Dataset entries
┏━━

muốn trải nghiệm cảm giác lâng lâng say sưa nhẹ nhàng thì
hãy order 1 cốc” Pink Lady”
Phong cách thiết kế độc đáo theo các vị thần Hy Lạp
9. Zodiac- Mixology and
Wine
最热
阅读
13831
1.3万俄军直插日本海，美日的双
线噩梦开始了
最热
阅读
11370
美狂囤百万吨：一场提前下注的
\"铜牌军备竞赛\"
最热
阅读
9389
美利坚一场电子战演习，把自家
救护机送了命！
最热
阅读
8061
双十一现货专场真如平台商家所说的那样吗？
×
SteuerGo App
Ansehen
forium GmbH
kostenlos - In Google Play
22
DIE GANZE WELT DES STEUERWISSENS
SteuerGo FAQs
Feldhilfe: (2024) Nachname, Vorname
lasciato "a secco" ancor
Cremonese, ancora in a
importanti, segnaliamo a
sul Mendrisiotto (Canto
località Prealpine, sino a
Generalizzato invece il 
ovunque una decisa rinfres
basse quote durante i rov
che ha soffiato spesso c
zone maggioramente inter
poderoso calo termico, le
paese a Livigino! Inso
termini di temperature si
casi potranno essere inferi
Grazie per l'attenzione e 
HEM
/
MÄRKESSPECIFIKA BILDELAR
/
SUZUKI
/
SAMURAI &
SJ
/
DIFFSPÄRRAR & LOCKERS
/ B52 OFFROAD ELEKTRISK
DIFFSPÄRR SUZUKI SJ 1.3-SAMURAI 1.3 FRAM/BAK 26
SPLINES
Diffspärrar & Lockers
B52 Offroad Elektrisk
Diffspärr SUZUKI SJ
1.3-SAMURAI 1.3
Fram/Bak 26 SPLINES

┗━━
┏━━

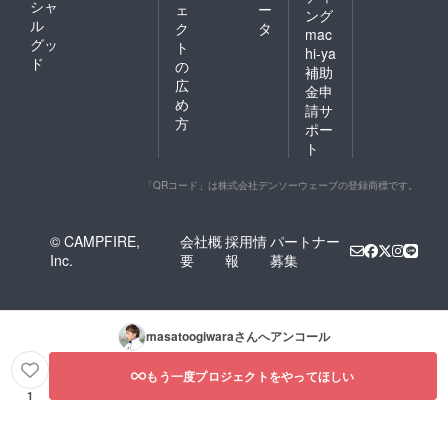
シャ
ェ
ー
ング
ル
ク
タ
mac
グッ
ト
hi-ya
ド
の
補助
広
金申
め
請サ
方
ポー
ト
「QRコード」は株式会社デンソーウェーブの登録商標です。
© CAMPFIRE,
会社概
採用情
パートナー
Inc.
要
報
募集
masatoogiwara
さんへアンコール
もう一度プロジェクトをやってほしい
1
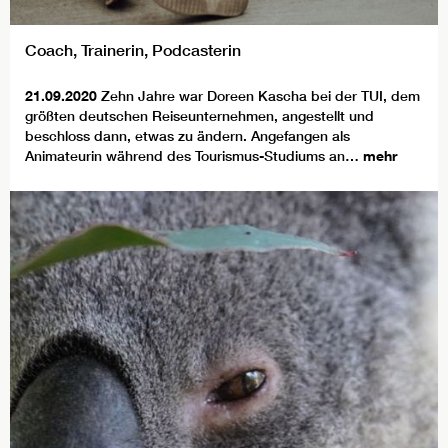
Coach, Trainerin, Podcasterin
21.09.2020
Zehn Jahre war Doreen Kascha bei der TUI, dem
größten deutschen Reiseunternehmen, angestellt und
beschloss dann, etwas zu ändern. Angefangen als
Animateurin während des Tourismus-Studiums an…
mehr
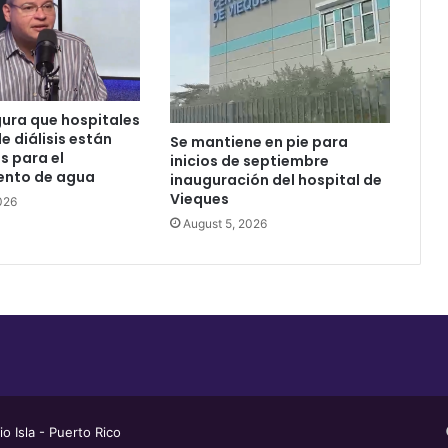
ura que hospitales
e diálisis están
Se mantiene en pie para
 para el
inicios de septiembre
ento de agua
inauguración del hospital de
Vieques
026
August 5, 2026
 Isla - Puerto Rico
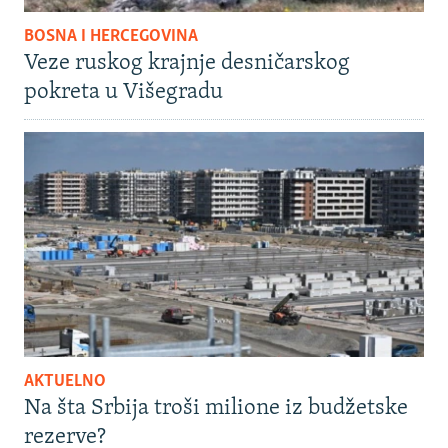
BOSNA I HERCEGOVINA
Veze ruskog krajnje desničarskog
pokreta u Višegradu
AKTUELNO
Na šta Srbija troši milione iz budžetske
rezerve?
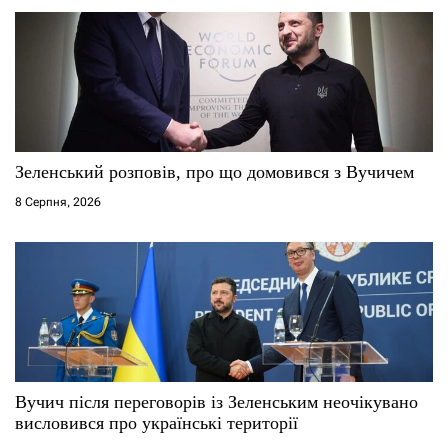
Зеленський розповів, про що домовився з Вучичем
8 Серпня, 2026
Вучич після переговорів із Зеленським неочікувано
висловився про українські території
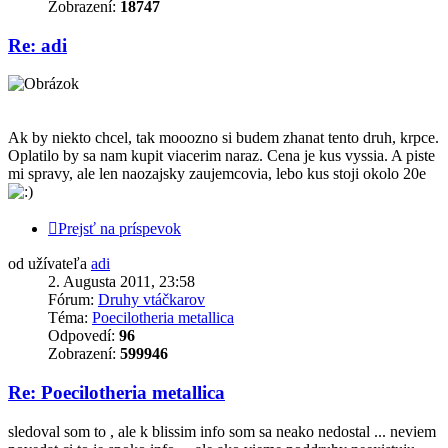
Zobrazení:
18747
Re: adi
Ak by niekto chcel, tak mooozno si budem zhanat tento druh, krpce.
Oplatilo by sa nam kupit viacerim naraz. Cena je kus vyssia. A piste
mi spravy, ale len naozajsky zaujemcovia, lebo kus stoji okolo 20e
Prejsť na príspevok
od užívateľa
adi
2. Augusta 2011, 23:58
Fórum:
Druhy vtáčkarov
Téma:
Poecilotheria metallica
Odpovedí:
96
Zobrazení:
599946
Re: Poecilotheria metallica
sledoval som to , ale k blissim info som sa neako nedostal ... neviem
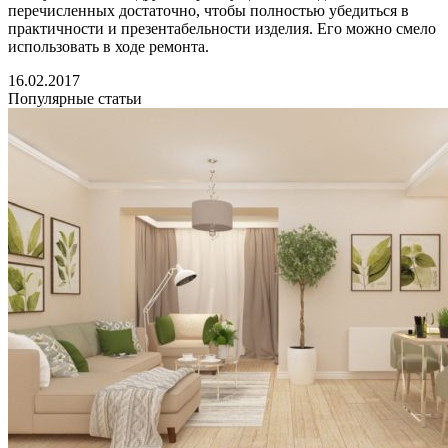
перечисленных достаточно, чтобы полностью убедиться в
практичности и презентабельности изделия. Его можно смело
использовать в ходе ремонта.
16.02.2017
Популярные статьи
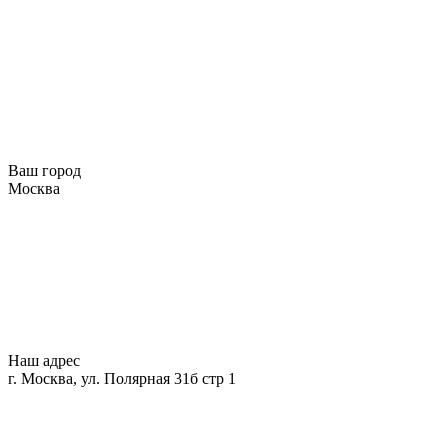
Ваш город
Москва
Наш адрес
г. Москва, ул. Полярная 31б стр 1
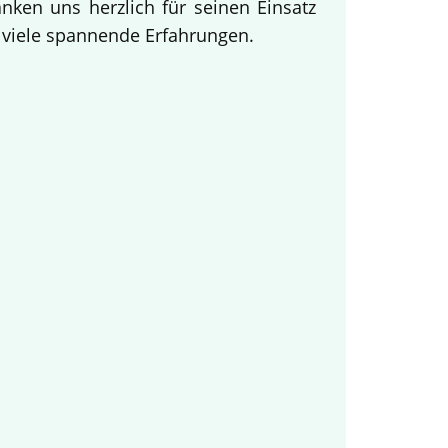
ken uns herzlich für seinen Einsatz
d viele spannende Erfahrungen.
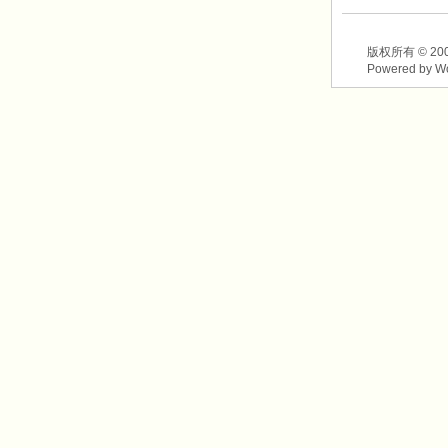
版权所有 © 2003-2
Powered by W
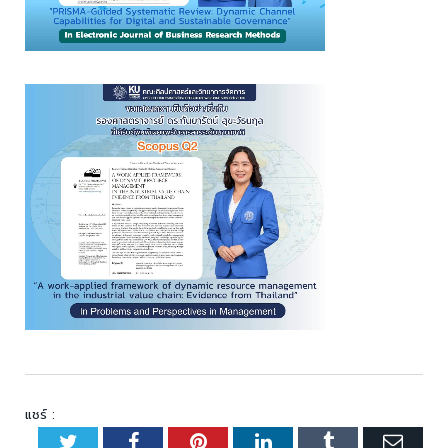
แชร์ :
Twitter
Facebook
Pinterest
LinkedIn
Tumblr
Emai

┗━━
┏━━

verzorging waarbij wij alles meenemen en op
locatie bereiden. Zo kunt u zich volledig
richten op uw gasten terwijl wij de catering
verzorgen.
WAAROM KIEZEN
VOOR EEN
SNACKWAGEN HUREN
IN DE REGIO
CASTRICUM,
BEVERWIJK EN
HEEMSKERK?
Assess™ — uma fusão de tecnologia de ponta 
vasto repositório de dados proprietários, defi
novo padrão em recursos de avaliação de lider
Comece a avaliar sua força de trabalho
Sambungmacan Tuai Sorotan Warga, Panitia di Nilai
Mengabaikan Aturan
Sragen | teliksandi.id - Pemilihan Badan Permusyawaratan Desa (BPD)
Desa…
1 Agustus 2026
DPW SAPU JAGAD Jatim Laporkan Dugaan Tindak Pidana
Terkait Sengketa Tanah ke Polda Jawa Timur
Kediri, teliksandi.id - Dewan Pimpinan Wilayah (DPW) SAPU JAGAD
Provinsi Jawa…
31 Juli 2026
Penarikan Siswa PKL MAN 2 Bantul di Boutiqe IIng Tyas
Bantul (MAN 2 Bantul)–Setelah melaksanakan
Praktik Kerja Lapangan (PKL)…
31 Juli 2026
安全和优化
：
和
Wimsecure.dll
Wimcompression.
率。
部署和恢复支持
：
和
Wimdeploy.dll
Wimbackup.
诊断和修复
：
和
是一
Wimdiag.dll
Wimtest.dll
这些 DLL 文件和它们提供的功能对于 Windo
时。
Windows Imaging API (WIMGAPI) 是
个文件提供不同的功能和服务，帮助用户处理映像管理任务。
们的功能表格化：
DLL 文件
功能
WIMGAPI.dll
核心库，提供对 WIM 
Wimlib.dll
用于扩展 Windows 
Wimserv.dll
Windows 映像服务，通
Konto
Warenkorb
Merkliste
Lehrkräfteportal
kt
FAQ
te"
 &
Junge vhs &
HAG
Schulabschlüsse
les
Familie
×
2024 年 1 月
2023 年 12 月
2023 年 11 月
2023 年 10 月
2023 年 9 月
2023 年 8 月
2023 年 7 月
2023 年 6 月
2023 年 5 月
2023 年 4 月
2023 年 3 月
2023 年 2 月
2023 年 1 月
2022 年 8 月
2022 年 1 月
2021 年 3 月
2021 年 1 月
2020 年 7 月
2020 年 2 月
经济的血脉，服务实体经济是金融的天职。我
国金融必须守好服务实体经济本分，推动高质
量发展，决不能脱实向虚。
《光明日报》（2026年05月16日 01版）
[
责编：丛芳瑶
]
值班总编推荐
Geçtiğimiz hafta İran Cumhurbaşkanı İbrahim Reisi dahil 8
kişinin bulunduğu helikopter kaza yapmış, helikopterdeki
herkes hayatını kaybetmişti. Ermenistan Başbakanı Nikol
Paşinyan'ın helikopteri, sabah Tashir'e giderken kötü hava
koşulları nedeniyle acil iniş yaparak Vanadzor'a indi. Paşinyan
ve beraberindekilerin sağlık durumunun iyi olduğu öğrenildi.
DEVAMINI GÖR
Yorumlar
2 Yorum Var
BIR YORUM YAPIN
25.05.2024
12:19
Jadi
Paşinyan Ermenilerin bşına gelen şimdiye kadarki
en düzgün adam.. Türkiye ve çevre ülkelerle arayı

┗━━

If a line of the data contains the word "Desa", it should be counted; state the total and nothing more.

2